(Beginning of GIVEN RECORDS)

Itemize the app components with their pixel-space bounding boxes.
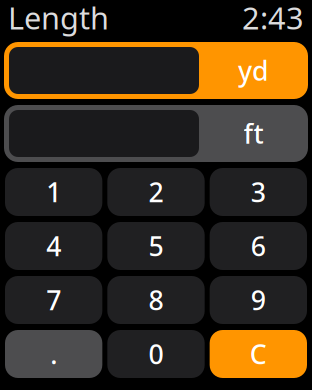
button[interactable]: 8 [107, 276, 205, 324]
button[interactable]: ft [4, 105, 308, 162]
button[interactable]: 9 [210, 276, 307, 324]
staticText: 3 [251, 174, 266, 210]
staticText: . [50, 336, 57, 372]
staticText: 0 [148, 336, 164, 372]
button[interactable]: yd [4, 42, 308, 99]
staticText: Length [8, 0, 109, 38]
button[interactable]: 1 [5, 168, 102, 216]
button[interactable]: 3 [210, 168, 307, 216]
staticText: 2 [148, 174, 164, 210]
staticText: 6 [251, 228, 266, 264]
button[interactable]: 6 [210, 222, 307, 270]
button[interactable]: 0 [107, 330, 205, 378]
staticText: yd [238, 53, 269, 88]
staticText: 9 [251, 282, 266, 318]
button[interactable]: 2 [107, 168, 205, 216]
staticText: 1 [46, 174, 61, 210]
button[interactable]: 5 [107, 222, 205, 270]
staticText: C [250, 336, 267, 372]
button[interactable]: C [210, 330, 307, 378]
staticText: 7 [46, 282, 61, 318]
button[interactable]: 7 [5, 276, 102, 324]
button[interactable]: 4 [5, 222, 102, 270]
button[interactable]: . [5, 330, 102, 378]
staticText: ft [244, 116, 264, 151]
staticText: 8 [148, 282, 164, 318]
staticText: 4 [46, 228, 61, 264]
staticText: 2:43 [242, 0, 304, 38]
staticText: 5 [148, 228, 164, 264]
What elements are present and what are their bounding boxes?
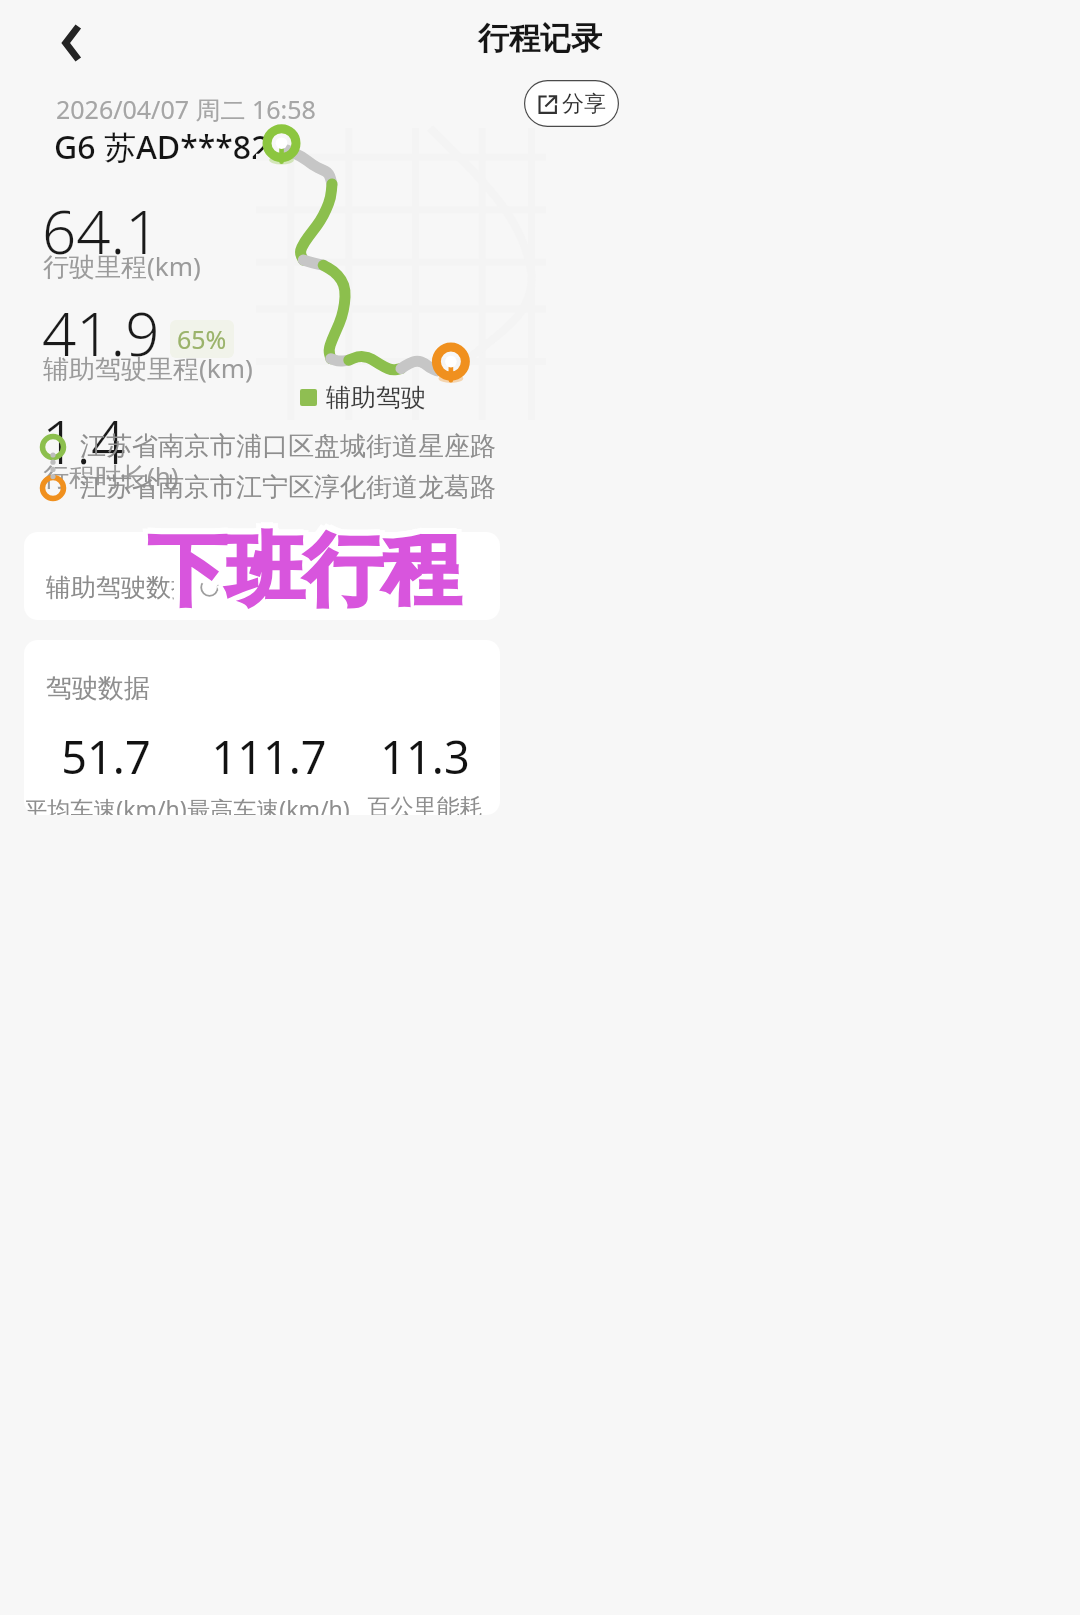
staticText: 平均车速(km/h) — [24, 793, 187, 815]
staticText: 辅助驾驶 — [326, 382, 426, 413]
staticText: 下班行程 — [148, 528, 460, 626]
staticText: 辅助驾驶数据 — [46, 572, 196, 603]
staticText: 65% — [177, 322, 227, 356]
staticText: 最高车速(km/h) — [187, 793, 350, 815]
staticText: G6 苏AD***82 — [54, 125, 270, 169]
button[interactable]: Back — [40, 10, 106, 76]
staticText: 下班行程 — [153, 527, 465, 625]
staticText: 行驶里程(km) — [43, 248, 201, 284]
staticText: 1.4 — [42, 400, 126, 482]
staticText: 下班行程 — [143, 527, 455, 625]
staticText: 江苏省南京市江宁区淳化街道龙葛路 — [80, 471, 496, 504]
staticText: 11.3 — [380, 726, 470, 787]
button[interactable]: 分享 — [524, 80, 619, 127]
staticText: 江苏省南京市浦口区盘城街道星座路 — [80, 430, 496, 463]
staticText: 驾驶数据 — [46, 672, 150, 705]
staticText: 下班行程 — [148, 516, 460, 614]
staticText: 111.7 — [211, 726, 327, 787]
staticText: 下班行程 — [142, 522, 454, 620]
staticText: 行程记录 — [478, 19, 602, 58]
staticText: 百公里能耗(kWh) — [350, 793, 500, 815]
staticText: 分享 — [562, 90, 606, 118]
staticText: 下班行程 — [148, 522, 460, 620]
staticText: 下班行程 — [143, 517, 455, 615]
staticText: 51.7 — [61, 726, 151, 787]
staticText: 64.1 — [42, 190, 160, 272]
staticText: 2026/04/07 周二 16:58 — [56, 92, 316, 126]
button[interactable]: 驾驶数据 — [24, 640, 500, 815]
button[interactable]: 辅助驾驶数据 — [24, 532, 500, 620]
staticText: 行程时长(h) — [43, 458, 179, 494]
staticText: 下班行程 — [153, 517, 465, 615]
staticText: 下班行程 — [154, 522, 466, 620]
staticText: 41.9 — [42, 292, 160, 374]
staticText: 辅助驾驶里程(km) — [43, 350, 253, 386]
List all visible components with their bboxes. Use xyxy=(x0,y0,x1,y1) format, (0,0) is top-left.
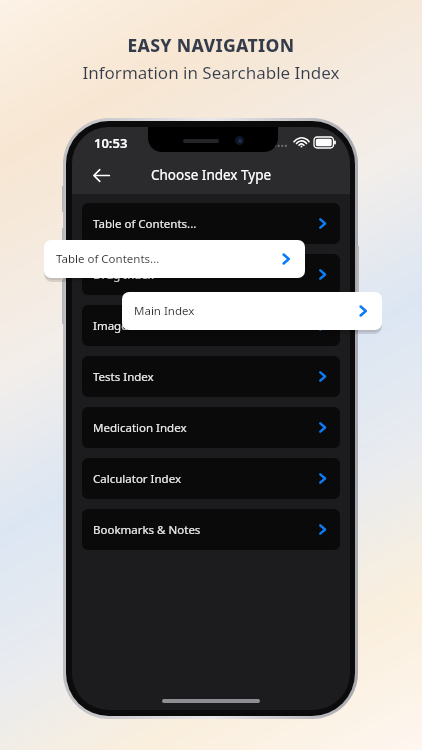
button[interactable]: Bookmarks & Notes xyxy=(82,509,340,550)
button[interactable]: Drug Index xyxy=(82,254,340,295)
staticText: Medication Index xyxy=(93,420,316,436)
button[interactable]: Main Index xyxy=(122,292,382,330)
button[interactable]: Calculator Index xyxy=(82,458,340,499)
staticText: Image Index xyxy=(93,318,316,334)
button[interactable]: Table of Contents... xyxy=(44,240,305,278)
staticText: Bookmarks & Notes xyxy=(93,522,316,538)
staticText: Choose Index Type xyxy=(151,166,272,184)
staticText: EASY NAVIGATION xyxy=(127,33,295,57)
staticText: Calculator Index xyxy=(93,471,316,487)
staticText: Table of Contents... xyxy=(56,251,279,267)
staticText: Information in Searchable Index xyxy=(82,61,340,84)
button[interactable]: Medication Index xyxy=(82,407,340,448)
staticText: Main Index xyxy=(134,303,356,319)
button[interactable]: Tests Index xyxy=(82,356,340,397)
staticText: Drug Index xyxy=(93,267,316,283)
button[interactable]: Table of Contents... xyxy=(82,203,340,244)
staticText: Tests Index xyxy=(93,369,316,385)
button[interactable]: Back xyxy=(86,160,116,190)
staticText: 10:53 xyxy=(94,134,128,152)
staticText: Table of Contents... xyxy=(93,216,316,232)
button[interactable]: Image Index xyxy=(82,305,340,346)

(End of GIVEN RECORDS)

Respond with only the number of lines in the records that include the word "辅助驾驶数据".

2